A ghetto is part of a city that was established for a minority group of people with a particular economic, ethnic or religious background. The birth can be voluntarily involuntary. The term “ghetto” was originally used to describe parts of a city in Venice where Jews were legally forced to live. The first ghetto based on this description was found around 1280 in ancient Morocco, where Jews were confined to settlements known as milli with the Muslim government restricting the size of the house and the movements of Jewish residents.
Definition and origin
The concept of putting Jews in segregated settlements soon spread throughout Europe in the 14th and 15th centuries. In the 14th century, the city of Venice had its Jewish inhabitants locked up in an area that housed an ancient iron foundry. It is from this agreement that the term originated, as the Venetian term for “foundry” is “cast”. However, other historians believe that the word derives from the Yiddish term “get” which is freely translated into “deed of separation” or “Proposed divorce”.
World War II ghettos
In the early 20th century, Adolf Hitler became the leader of the Nazi party, whose ideologies encouraged explicit anti-Semitism. These ideologies soon became implemented as state policies during the Second World War with the confinement of Jews in the ghettos of all of Poland and Germany. The living conditions in these ghettos were deplorable, with the lack of basic services like food. Leaving these Nazi ghettos was forbidden and capturing the fugitives who were executed. Some examples of such Nazi ghettos include the Warsaw ghetto, which was the largest of its kind during World War II and had a population spike of 450,000 people.

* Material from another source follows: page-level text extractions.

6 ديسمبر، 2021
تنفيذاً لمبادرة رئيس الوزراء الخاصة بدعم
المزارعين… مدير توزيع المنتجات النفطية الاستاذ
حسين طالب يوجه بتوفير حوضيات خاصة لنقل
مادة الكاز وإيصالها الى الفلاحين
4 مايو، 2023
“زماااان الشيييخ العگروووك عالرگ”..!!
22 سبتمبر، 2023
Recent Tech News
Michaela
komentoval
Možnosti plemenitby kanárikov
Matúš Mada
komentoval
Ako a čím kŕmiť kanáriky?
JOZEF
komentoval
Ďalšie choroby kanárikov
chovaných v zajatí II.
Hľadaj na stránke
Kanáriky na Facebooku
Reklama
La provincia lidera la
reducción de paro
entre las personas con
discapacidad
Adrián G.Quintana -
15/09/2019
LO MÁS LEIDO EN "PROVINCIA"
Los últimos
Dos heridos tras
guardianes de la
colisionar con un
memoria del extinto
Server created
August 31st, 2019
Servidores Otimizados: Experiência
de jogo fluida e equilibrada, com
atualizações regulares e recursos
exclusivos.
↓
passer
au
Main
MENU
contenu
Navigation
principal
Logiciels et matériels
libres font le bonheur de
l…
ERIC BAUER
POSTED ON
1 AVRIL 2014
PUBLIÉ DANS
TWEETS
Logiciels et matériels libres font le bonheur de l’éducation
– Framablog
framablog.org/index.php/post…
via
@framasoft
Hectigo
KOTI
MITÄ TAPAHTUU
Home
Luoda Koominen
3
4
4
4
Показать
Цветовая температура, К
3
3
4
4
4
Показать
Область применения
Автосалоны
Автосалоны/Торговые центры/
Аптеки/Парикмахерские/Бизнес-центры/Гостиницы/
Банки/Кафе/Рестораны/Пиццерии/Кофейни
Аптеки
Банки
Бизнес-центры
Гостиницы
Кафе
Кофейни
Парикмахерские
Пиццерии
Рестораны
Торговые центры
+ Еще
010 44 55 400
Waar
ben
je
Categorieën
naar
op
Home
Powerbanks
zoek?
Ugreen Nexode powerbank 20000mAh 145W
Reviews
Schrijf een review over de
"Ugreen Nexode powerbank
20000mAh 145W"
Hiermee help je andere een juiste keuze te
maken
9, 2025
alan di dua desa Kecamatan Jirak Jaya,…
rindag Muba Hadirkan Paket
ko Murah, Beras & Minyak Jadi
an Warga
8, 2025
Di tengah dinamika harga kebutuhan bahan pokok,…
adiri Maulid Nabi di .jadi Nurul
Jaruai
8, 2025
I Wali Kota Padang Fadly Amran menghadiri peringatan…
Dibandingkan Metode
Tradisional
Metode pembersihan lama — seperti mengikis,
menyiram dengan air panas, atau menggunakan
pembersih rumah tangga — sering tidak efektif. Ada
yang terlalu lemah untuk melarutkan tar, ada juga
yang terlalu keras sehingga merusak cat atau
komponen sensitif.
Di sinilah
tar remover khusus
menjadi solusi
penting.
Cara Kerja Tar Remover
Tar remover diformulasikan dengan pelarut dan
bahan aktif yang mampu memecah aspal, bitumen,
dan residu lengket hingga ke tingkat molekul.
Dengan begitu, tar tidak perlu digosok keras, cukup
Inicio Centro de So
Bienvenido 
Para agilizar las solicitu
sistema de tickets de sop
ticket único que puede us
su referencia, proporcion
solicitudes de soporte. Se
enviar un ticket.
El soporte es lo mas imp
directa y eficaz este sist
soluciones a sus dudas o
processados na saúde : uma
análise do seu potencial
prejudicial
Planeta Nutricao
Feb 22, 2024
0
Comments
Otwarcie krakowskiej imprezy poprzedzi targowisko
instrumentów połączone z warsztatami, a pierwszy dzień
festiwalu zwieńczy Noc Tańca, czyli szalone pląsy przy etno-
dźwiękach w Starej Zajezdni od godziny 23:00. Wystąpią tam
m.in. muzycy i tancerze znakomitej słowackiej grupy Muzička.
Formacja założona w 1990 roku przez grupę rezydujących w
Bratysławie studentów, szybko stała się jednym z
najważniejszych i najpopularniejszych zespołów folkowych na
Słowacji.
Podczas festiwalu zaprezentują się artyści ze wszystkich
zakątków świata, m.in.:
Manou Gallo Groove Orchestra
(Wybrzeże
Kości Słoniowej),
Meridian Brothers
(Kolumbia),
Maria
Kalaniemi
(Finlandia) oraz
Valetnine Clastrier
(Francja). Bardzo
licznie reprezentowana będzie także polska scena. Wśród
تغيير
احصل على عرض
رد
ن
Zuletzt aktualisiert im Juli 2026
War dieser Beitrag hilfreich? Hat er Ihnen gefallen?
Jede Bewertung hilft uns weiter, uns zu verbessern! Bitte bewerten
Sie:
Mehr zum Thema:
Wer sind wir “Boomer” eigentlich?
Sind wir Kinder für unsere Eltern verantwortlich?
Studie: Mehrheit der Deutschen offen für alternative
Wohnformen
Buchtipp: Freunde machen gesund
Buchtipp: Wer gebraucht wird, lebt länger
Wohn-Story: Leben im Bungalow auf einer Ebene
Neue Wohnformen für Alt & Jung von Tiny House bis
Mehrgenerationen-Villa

The ghettos were finally transformed into concentration camps by the Nazis.
Characteristics of a Ghetto
The ghettos found in many cities around the world share several common features that set them apart from other neighborhoods. A common feature seen in the ghettos is the lack of necessary infrastructure and inadequate planning. Due to years of segregation, the authorities turn a blind eye to ghettos, making minimal investments in providing facilities like basic health infrastructure. Another characteristic view in the ghettos is the general economic distress experienced by the residents. Due to the lack of basic facilities, houses in ghettos tend to attract economically poor people who see ghettos as their only choice for housing.